Top of Input data

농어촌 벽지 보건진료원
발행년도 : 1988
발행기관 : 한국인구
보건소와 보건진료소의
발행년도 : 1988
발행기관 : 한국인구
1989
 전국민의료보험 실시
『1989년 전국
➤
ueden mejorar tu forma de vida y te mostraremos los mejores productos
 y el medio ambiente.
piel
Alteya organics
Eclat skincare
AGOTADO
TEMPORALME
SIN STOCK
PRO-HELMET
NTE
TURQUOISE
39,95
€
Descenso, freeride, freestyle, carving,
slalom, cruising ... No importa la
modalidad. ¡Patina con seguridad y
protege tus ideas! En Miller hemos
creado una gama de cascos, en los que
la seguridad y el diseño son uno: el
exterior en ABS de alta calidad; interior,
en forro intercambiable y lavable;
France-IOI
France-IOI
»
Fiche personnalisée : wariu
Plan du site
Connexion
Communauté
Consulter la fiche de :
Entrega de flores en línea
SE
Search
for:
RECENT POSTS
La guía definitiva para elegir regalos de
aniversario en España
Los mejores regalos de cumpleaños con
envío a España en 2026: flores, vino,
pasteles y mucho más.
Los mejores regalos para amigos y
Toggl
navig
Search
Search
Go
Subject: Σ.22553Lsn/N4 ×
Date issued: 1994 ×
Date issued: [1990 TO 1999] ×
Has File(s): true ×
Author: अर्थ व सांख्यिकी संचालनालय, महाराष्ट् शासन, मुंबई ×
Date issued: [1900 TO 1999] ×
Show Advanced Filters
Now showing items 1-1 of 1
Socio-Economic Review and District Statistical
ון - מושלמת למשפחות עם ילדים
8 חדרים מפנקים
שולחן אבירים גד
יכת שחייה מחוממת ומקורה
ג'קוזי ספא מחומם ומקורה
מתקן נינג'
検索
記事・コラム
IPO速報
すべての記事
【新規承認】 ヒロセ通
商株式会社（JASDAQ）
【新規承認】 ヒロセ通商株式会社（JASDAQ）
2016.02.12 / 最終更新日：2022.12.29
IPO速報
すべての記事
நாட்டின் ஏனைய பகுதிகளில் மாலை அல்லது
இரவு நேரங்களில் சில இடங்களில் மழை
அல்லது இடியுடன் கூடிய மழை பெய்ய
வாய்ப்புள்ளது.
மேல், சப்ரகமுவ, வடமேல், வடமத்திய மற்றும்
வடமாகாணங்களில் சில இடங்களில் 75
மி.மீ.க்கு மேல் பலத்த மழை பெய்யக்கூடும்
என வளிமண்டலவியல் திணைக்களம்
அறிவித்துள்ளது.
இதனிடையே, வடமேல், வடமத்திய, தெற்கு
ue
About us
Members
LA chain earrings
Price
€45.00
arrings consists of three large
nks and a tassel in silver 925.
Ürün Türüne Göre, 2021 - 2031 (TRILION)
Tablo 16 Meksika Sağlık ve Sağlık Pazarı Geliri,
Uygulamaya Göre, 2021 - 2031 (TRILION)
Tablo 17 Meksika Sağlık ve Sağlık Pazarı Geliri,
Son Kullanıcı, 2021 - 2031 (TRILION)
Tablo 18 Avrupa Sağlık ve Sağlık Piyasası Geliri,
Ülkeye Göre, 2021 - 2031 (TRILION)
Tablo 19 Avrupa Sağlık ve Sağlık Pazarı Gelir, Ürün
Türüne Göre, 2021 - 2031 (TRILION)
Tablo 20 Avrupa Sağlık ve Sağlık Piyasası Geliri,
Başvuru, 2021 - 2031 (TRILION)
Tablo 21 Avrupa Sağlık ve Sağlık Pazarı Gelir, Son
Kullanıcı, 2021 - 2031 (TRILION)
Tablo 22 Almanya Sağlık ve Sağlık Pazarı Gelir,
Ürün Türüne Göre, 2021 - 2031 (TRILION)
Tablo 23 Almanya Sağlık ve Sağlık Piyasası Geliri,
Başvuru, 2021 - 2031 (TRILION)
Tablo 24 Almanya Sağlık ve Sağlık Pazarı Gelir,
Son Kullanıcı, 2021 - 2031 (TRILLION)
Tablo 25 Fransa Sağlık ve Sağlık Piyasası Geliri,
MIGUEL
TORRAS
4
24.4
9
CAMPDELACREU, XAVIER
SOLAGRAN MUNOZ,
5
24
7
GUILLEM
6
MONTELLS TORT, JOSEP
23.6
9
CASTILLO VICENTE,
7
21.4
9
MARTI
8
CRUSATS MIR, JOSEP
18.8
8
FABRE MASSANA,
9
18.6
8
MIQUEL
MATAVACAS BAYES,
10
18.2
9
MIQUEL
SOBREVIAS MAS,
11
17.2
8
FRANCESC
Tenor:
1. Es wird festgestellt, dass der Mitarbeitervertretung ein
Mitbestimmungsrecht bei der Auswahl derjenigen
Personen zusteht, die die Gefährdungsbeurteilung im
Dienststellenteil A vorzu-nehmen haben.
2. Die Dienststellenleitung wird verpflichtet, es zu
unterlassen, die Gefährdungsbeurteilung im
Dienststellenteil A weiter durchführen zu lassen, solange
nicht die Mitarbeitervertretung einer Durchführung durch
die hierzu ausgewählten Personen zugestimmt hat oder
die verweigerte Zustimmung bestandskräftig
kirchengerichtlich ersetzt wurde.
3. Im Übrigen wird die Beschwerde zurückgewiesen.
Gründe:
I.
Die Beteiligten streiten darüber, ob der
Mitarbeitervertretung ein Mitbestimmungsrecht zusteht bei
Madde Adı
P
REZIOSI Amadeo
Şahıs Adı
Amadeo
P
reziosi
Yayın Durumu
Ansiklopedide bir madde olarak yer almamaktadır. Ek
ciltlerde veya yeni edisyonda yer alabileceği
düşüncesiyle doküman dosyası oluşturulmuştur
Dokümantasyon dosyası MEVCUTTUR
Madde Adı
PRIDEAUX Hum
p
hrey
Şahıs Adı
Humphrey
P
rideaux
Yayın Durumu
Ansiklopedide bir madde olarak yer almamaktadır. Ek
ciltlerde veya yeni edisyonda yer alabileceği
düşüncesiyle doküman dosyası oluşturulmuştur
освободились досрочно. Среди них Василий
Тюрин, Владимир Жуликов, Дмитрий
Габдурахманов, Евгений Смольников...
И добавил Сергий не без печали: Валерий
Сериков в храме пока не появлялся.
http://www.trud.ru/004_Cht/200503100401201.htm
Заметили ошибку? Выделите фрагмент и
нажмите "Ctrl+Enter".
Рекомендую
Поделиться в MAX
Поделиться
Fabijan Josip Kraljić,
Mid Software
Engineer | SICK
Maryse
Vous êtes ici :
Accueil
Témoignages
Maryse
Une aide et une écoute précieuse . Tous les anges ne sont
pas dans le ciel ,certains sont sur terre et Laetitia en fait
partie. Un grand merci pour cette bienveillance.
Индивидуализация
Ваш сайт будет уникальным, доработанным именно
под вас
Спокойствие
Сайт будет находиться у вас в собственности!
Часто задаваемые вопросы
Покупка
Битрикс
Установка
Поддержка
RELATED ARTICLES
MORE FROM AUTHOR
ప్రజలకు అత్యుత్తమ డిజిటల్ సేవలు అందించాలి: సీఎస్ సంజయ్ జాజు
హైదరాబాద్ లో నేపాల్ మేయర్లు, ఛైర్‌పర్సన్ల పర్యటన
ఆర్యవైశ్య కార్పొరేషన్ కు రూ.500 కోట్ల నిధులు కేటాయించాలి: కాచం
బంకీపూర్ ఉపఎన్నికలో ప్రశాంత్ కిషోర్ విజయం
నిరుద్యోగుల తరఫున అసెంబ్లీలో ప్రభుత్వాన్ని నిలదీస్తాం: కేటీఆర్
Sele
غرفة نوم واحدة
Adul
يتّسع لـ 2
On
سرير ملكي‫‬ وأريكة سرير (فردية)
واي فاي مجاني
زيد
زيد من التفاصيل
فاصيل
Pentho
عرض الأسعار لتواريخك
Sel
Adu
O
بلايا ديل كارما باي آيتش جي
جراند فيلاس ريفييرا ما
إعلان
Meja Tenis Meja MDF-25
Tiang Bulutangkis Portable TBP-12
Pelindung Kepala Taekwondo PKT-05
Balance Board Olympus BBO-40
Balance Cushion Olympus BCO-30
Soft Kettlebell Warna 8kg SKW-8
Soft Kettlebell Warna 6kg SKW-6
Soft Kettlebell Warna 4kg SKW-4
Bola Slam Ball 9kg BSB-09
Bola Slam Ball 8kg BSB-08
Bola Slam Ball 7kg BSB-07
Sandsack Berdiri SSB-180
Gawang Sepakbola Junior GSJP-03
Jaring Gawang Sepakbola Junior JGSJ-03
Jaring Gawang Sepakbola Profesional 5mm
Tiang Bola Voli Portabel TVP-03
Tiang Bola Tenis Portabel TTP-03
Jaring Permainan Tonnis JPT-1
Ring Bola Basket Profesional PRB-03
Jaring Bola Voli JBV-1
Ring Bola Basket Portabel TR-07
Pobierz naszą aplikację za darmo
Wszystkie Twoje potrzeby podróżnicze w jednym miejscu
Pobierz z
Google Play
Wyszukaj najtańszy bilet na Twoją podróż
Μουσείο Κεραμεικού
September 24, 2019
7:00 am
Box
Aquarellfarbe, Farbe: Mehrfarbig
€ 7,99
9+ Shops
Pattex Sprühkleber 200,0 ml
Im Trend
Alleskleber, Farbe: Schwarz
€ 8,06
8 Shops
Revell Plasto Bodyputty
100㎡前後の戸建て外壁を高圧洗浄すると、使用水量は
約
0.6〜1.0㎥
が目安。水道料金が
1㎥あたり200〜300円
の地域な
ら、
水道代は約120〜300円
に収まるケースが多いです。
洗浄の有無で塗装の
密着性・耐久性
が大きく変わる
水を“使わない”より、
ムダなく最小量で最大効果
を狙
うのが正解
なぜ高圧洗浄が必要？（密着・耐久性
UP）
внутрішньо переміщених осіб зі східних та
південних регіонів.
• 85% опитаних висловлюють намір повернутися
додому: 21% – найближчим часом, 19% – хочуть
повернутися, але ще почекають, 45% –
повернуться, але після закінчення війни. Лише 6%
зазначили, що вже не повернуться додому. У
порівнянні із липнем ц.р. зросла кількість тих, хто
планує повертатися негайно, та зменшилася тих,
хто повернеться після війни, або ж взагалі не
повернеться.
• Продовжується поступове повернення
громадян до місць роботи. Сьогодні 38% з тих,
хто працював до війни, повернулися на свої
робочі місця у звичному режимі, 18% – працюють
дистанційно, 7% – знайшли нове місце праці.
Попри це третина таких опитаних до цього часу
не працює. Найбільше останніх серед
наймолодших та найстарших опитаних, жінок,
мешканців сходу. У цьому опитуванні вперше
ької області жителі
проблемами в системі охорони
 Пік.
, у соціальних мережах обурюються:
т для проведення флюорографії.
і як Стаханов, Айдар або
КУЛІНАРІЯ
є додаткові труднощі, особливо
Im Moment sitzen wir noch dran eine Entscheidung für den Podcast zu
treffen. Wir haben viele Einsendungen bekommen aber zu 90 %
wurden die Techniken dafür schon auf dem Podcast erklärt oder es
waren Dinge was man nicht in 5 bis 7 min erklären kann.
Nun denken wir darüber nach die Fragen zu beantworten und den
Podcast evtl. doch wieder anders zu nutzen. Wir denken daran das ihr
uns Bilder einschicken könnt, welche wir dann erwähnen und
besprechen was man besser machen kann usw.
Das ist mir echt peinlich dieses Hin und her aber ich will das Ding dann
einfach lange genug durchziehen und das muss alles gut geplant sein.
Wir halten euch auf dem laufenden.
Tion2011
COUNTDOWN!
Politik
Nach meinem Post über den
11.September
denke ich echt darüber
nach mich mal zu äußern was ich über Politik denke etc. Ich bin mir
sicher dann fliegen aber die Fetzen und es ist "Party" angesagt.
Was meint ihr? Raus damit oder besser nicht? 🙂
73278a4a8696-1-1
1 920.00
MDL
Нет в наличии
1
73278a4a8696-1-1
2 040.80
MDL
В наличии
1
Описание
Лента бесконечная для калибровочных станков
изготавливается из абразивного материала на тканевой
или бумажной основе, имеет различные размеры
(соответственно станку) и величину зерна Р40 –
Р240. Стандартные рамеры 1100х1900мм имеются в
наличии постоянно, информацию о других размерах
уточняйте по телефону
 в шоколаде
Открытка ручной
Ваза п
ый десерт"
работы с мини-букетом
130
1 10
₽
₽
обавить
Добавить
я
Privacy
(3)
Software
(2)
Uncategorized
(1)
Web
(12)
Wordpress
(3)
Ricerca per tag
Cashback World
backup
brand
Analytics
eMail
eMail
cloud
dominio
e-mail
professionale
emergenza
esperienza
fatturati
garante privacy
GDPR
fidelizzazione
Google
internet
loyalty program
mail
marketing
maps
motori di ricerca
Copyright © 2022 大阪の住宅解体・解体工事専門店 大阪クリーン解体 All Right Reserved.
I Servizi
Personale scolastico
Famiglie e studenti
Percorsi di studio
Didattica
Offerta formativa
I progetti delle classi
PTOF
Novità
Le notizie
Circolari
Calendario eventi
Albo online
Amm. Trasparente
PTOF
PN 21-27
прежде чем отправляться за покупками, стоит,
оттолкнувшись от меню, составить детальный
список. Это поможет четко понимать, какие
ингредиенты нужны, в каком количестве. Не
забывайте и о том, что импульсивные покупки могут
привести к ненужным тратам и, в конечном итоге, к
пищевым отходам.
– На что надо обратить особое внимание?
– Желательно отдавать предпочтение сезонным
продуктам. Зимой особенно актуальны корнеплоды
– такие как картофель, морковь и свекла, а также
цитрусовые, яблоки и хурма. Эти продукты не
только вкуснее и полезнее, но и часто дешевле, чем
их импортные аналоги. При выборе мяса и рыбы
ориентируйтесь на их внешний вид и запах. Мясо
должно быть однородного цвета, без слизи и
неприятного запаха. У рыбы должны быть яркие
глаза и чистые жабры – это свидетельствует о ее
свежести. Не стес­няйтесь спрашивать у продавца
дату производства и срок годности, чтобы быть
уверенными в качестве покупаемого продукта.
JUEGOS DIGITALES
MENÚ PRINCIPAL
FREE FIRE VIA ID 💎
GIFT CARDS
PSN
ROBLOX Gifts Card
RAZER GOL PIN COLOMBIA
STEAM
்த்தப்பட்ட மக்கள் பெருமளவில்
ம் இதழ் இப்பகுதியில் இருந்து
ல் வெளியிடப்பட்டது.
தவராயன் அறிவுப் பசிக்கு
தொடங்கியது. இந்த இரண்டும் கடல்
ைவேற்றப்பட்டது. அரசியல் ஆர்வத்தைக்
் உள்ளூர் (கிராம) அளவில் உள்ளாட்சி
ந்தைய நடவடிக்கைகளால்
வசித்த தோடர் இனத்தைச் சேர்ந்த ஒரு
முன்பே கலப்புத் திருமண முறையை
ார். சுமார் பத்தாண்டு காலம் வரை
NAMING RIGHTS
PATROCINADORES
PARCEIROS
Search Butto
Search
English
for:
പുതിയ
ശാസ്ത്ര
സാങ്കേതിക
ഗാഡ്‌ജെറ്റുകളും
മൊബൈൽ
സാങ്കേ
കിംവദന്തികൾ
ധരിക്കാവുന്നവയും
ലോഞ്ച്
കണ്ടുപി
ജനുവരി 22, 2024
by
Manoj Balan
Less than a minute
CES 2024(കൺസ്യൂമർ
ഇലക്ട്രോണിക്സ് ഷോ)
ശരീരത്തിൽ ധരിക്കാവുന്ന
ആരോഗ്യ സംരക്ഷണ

Bottom of Input data

• Problem requirements
Each line from the top of the records down to the one with "Show Advanced Filters" must be retyped exactly; include both ends and nothing else.

• Answer box
농어촌 벽지 보건진료원
발행년도 : 1988
발행기관 : 한국인구
보건소와 보건진료소의
발행년도 : 1988
발행기관 : 한국인구
1989
 전국민의료보험 실시
『1989년 전국
➤
ueden mejorar tu forma de vida y te mostraremos los mejores productos
 y el medio ambiente.
piel
Alteya organics
Eclat skincare
AGOTADO
TEMPORALME
SIN STOCK
PRO-HELMET
NTE
TURQUOISE
39,95
€
Descenso, freeride, freestyle, carving,
slalom, cruising ... No importa la
modalidad. ¡Patina con seguridad y
protege tus ideas! En Miller hemos
creado una gama de cascos, en los que
la seguridad y el diseño son uno: el
exterior en ABS de alta calidad; interior,
en forro intercambiable y lavable;
France-IOI
France-IOI
»
Fiche personnalisée : wariu
Plan du site
Connexion
Communauté
Consulter la fiche de :
Entrega de flores en línea
SE
Search
for:
RECENT POSTS
La guía definitiva para elegir regalos de
aniversario en España
Los mejores regalos de cumpleaños con
envío a España en 2026: flores, vino,
pasteles y mucho más.
Los mejores regalos para amigos y
Toggl
navig
Search
Search
Go
Subject: Σ.22553Lsn/N4 ×
Date issued: 1994 ×
Date issued: [1990 TO 1999] ×
Has File(s): true ×
Author: अर्थ व सांख्यिकी संचालनालय, महाराष्ट् शासन, मुंबई ×
Date issued: [1900 TO 1999] ×
Show Advanced Filters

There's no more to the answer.